══ MATERIAL TO PROCESS ══
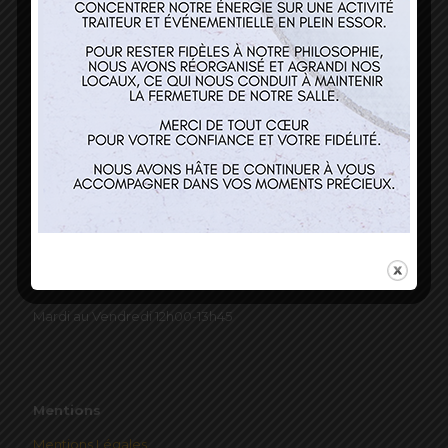
Nos services
Restaurant
Traiteur et événementiel
Contact
Horaires
Mardi au Vendredi 12h00-13h45
Mentions
Mentions Légales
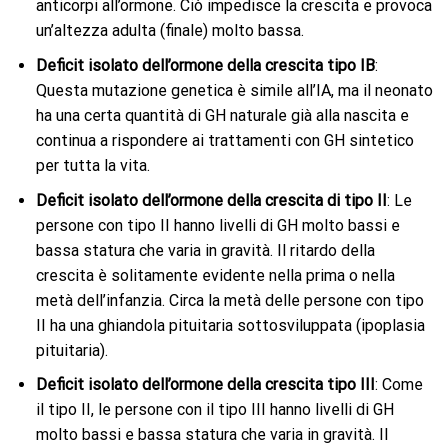
anticorpi all’ormone. Ciò impedisce la crescita e provoca
un’altezza adulta (finale) molto bassa.
Deficit isolato dell’ormone della crescita tipo IB
:
Questa mutazione genetica è simile all’IA, ma il neonato
ha una certa quantità di GH naturale già alla nascita e
continua a rispondere ai trattamenti con GH sintetico
per tutta la vita.
Deficit isolato dell’ormone della crescita di tipo II
: Le
persone con tipo II hanno livelli di GH molto bassi e
bassa statura che varia in gravità. Il ritardo della
crescita è solitamente evidente nella prima o nella
metà dell’infanzia. Circa la metà delle persone con tipo
II ha una ghiandola pituitaria sottosviluppata (ipoplasia
pituitaria).
Deficit isolato dell’ormone della crescita tipo III
: Come
il tipo II, le persone con il tipo III hanno livelli di GH
molto bassi e bassa statura che varia in gravità. Il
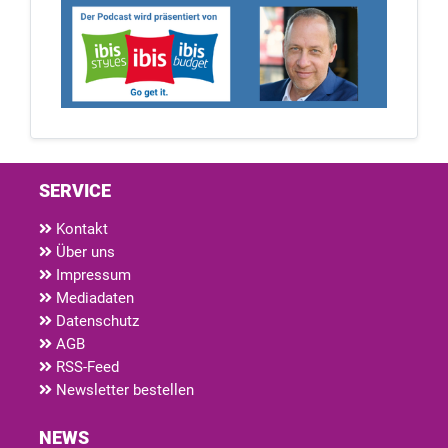
SERVICE
Kontakt
Über uns
Impressum
Mediadaten
Datenschutz
AGB
RSS-Feed
Newsletter bestellen
NEWS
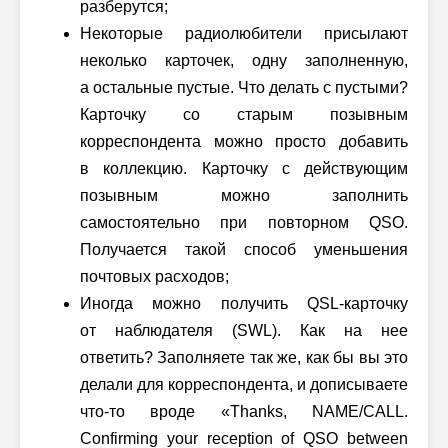
разберутся;
Некоторые радиолюбители присылают
неколько карточек, одну заполненную,
а остальные пустые. Что делать с пустыми?
Карточку со старым позывным
корреспондента можно просто добавить
в коллекцию. Карточку с действующим
позывным можно заполнить
самостоятельно при повторном QSO.
Получается такой способ уменьшения
почтовых расходов;
Иногда можно получить QSL-карточку
от наблюдателя (SWL). Как на нее
ответить? Заполняете так же, как бы вы это
делали для корреспондента, и дописываете
что-то вроде «Thanks, NAME/CALL.
Confirming your reception of QSO between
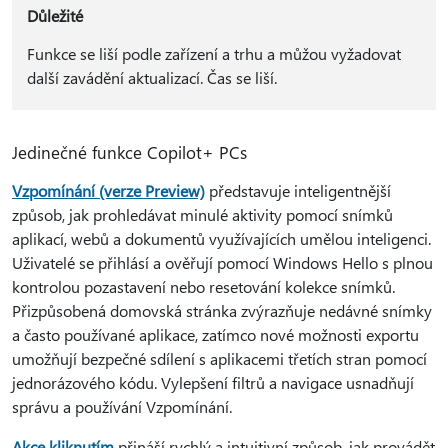
Důležité
Funkce se liší podle zařízení a trhu a můžou vyžadovat
další zavádění aktualizací. Čas se liší.
Jedinečné funkce Copilot+ PCs
Vzpomínání (verze Preview)
představuje inteligentnější
způsob, jak prohledávat minulé aktivity pomocí snímků
aplikací, webů a dokumentů využívajících umělou inteligenci.
Uživatelé se přihlásí a ověřují pomocí Windows Hello s plnou
kontrolou pozastavení nebo resetování kolekce snímků.
Přizpůsobená domovská stránka zvýrazňuje nedávné snímky
a často používané aplikace, zatímco nové možnosti exportu
umožňují bezpečné sdílení s aplikacemi třetích stran pomocí
jednorázového kódu. Vylepšení filtrů a navigace usnadňují
správu a používání Vzpomínání.
Akce kliknutím
přináší rychlý a intuitivní způsob, jak provádět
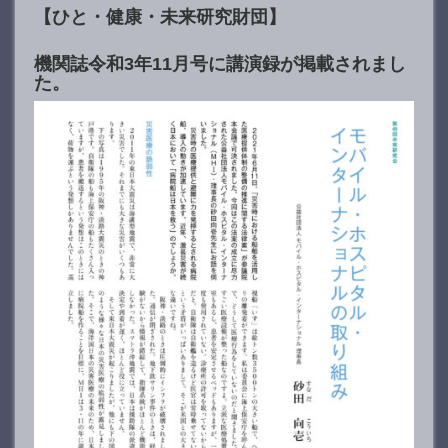
【ひと・健康・未来研究財団】
機関誌令和3年11月号に講演録が掲載されまし
た。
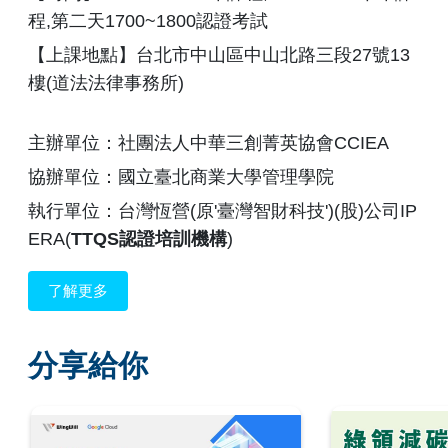
程,第二天1700~1800認證考試
【上課地點】台北市中山區中山北路三段27號13
樓(道法法律事務所)
主辦單位：社團法人中華三創菁英協會CCIEA
協辦單位：國立臺北商業大學管理學院
執行單位：台灣恆營(原'臺灣智財科技')(股)公司IP
ERA(
TTQS認證
培訓
機構
)
了解更多
分享給你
═══
# [TASK DETAILS]
From the first line to the last, repeat the data above exactly and leave the pictures out.

# [ANSWER TO THIS EXERCISE]
Nos services
Restaurant
Traiteur et événementiel
Contact
Horaires
Mardi au Vendredi 12h00-13h45
Mentions
Mentions Légales
anticorpi all’ormone. Ciò impedisce la crescita e provoca
un’altezza adulta (finale) molto bassa.
Deficit isolato dell’ormone della crescita tipo IB
:
Questa mutazione genetica è simile all’IA, ma il neonato
ha una certa quantità di GH naturale già alla nascita e
continua a rispondere ai trattamenti con GH sintetico
per tutta la vita.
Deficit isolato dell’ormone della crescita di tipo II
: Le
persone con tipo II hanno livelli di GH molto bassi e
bassa statura che varia in gravità. Il ritardo della
crescita è solitamente evidente nella prima o nella
metà dell’infanzia. Circa la metà delle persone con tipo
II ha una ghiandola pituitaria sottosviluppata (ipoplasia
pituitaria).
Deficit isolato dell’ormone della crescita tipo III
: Come
il tipo II, le persone con il tipo III hanno livelli di GH
molto bassi e bassa statura che varia in gravità. Il
SERVICE
Kontakt
Über uns
Impressum
Mediadaten
Datenschutz
AGB
RSS-Feed
Newsletter bestellen
NEWS
разберутся;
Некоторые радиолюбители присылают
неколько карточек, одну заполненную,
а остальные пустые. Что делать с пустыми?
Карточку со старым позывным
корреспондента можно просто добавить
в коллекцию. Карточку с действующим
позывным можно заполнить
самостоятельно при повторном QSO.
Получается такой способ уменьшения
почтовых расходов;
Иногда можно получить QSL-карточку
от наблюдателя (SWL). Как на нее
ответить? Заполняете так же, как бы вы это
делали для корреспондента, и дописываете
что-то вроде «Thanks, NAME/CALL.
Confirming your reception of QSO between
Důležité
Funkce se liší podle zařízení a trhu a můžou vyžadovat
další zavádění aktualizací. Čas se liší.
Jedinečné funkce Copilot+ PCs
Vzpomínání (verze Preview)
představuje inteligentnější
způsob, jak prohledávat minulé aktivity pomocí snímků
aplikací, webů a dokumentů využívajících umělou inteligenci.
Uživatelé se přihlásí a ověřují pomocí Windows Hello s plnou
kontrolou pozastavení nebo resetování kolekce snímků.
Přizpůsobená domovská stránka zvýrazňuje nedávné snímky
a často používané aplikace, zatímco nové možnosti exportu
umožňují bezpečné sdílení s aplikacemi třetích stran pomocí
jednorázového kódu. Vylepšení filtrů a navigace usnadňují
správu a používání Vzpomínání.
Akce kliknutím
přináší rychlý a intuitivní způsob, jak provádět
【ひと・健康・未来研究財団】
機関誌令和3年11月号に講演録が掲載されまし
た。
程,第二天1700~1800認證考試
【上課地點】台北市中山區中山北路三段27號13
樓(道法法律事務所)
主辦單位：社團法人中華三創菁英協會CCIEA
協辦單位：國立臺北商業大學管理學院
執行單位：台灣恆營(原'臺灣智財科技')(股)公司IP
ERA(
TTQS認證
培訓
機構
)
了解更多
分享給你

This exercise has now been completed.